Error message when using GTF2GeneList

Hi, I’m new to the Galaxy. I was trying to follow the tutorial using my own data, but I encountered the issue at the very beginning. I downloaded these two files from Ensemble" Mus_musculus.GRCm39.dna.toplevel.fa and Mus_musculus.GRCm39.111.chr.gff3. But when I used GTF2GeneList function following the guide in the tutorial, I received the warning message:

Fatal error: Exit code 1 ()
Warning message:
In .local(con, format, text, …) :
gff-version directive indicates version is 3, not 2
Error in eval(quote(list(…)), env) : object ‘first_field’ not found
Calls: die … cat → paste → standardGeneric → eval → eval → eval
Execution halted

Could anyone help me with this? Thank you

Hi @nahiznan
The error message indicates the file might be in GFF3 format. What datatype (format) do you see for this dataset in Galaxy?

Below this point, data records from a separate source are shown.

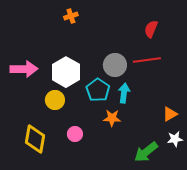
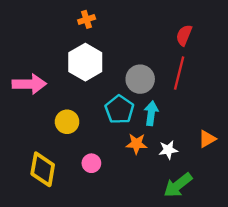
red line: (147, 60) -> (179, 73), turned -68
white hexagon: (66, 72) -> (85, 62), moved
white star: (175, 139) -> (168, 150), moved

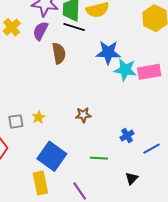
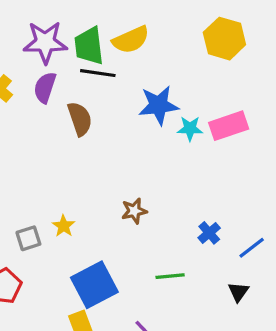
cyan star: (125, 70) -> (190, 128), size x0.7
blue square: (52, 156) -> (94, 285), turned 36
black triangle: (132, 178) -> (238, 292), moved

Click at name and check value next to ‘format’. Does it say GFF or GFF3 or GTF? If it is GTF (=GFF2) change it to GFF3 via Edit attributes (pencil icon).
Alternatively, upload to Galaxy GTF file, not GFF.
Kind regards,
Igor

Hello, @igor,
Thank you for your prompt reply. I checked the format, and it was GFF3. However, I noticed that in the tutorial, the fasta file was a cDNA file, and mine is a DNA fasta. Would it be a problem?
Should I use a different tool to generate the gene map?

Thank you!
Best regards,
nahiznan

I also downloaded the GTF file and ran GTF2GeneList with the same fasta file. It failed again but with a different warning message:

This job was terminated because it used more memory than it was allocated.

Hi @nahiznan
it seems the issue is in the data format. The tool expects GFF2 (=GTF). Maybe convert GFF3 file into GTF using gffread or any other appropriate tool. However, the tutorial requires a file with transcripts, not genomic DNA.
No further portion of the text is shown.